While I was able to stop the majority of times, I sneezed once and coughed twice, but both times were well past the first week, and both times I tried my best to make them as minimal as possible by keeping my mouth open and not letting any pressure build. Various tricks really helped prevent sneezing.
By far the worst was over the three weeks a few times I wanted to cry and I had to sit there and be sad, but not let myself get to the point of getting the release of a good cry. About a week and a half in the LipLift looked like it was going to turn out really bad. I couldn't talk and refused to write down anything. Stuck alone in my head I had to work through it without the help of crying using every trick I have learned from my dealing with hard things from my transition.
Around two weeks I noticed I stopped talking in my dreams too.
The anticipation of getting to talk is a lot and someone else put it best:
I'm caught between the opposing forces of uncertainty and building excitement for my voice
I am not going to sugar coat it, not talking for weeks straight is hard emotionally/mentally. In the past when traveling alone I still would talk to people such as a Lyft driver, hotel checking in, or at least sing to myself or talk back to the tv or stuff like that. You can't do any of that with this surgery and it gets to you.

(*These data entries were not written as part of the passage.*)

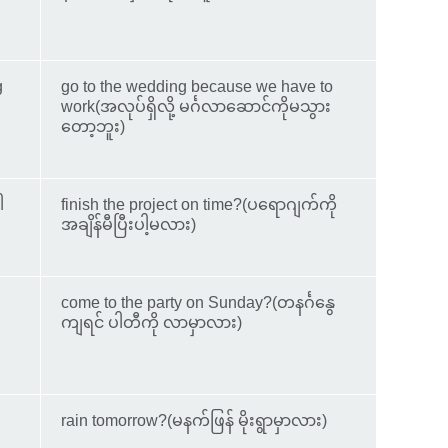
g
go to the wedding because we have to
work(အလုပ်ရှိလို့ မင်္ဂလာဆောင်ကိုမသွား
တော့ဘူး)
ါ
finish the project on time?(ပရောဂျက်ကို
အချိန်မီပြီးပါ့မလား)
come to the party on Sunday?(တနင်္ဂနွေ
ကျရင် ပါတီကို လာမှာလား)
rain tomorrow?(မနက်ဖြန် မိုးရွာမှာလား)
)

After you are allowed to talk
I talked a bunch the first day but rapidly went back to not talking much. You get sore quickly. Remember just because you are allowed to talk doesn't mean the scar is at full strength. I still used hand signals and my phone whenever possible as well as being super careful around sneezes and coughs for the first two months.
Three weeks: Talking!
To start I said a few words to see how it would come out and found if I talked with zero effort I couldn't do anything, no pitch at all, no vibration. It was a weird whisper. It took me a few minutes of trying things before gently going through the scales I was able to figure out how to talk again. It was the weirdest sensation that is impossible to describe.

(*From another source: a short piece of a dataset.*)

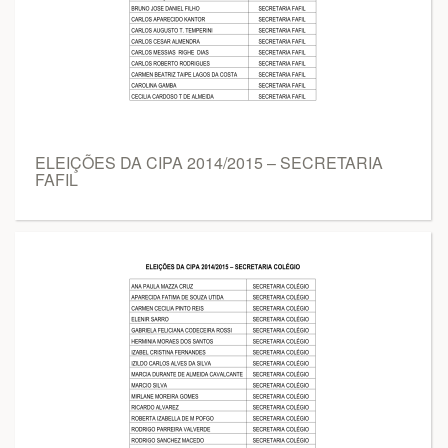
ELEIÇÕES DA CIPA 2014/2015 – SECRETARIA
FAFIL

My voice sounded croaky, raspy, and very very hoarse. After a minute or two of playing around, I could sort of consistently talk and I recorded a rainbow passage. After having 3 weeks to debate what to say I thought this should be the first thing so I could compare it to my previous recordings. On playback, it sounds so bad. I seemed to have very little control, my voice was cutting in and out and the pitch was all over the place.
Being so sore I only made a few recordings the first day and otherwise kept quiet. In every one, the average pitch Vocular was say was ~130hz. I was completely panicking. At least I finally got to cry.
On "learning how to talk again"
Looking back I don't know if this was me having to re-learn how to use my vocal cords or if there was phlegm or something on my vocal or if it was from the lack of use. The first few days I definitely have had the experience where if I tried to talk "the old way" nothing would come out and switching to "the new way" then I could talk. I feel like this can't be right, but it is my best description of what I felt was happening. Even a week later I still had to switch "modes" once or twice, but it is rapidly decreasing as I now know "how to talk". Talking with someone a bit more knowledgeable in this they say that this was atrophy from lack of use and not re-learning how to talk.
Next day
After sleeping I realized saying the rainbow passage was not the right thing to do. I have so little control right now and it varies so much across the passage it is near impossible to compare yet.
The correct thing to do is the neutral 'ah'. Comparing that is obviously way easier and the first recording was a pretty consistent ~160. More importantly, when I try to do 'ah' at a pitch higher such as above 190hz I could see I had absolute fry all across the spectrum which explains why when using Vocular it was saying I could still hit 112hz and my average was low. Using WASP I can see that my initial recordings where I talk was actually around 150hz and not 130hz.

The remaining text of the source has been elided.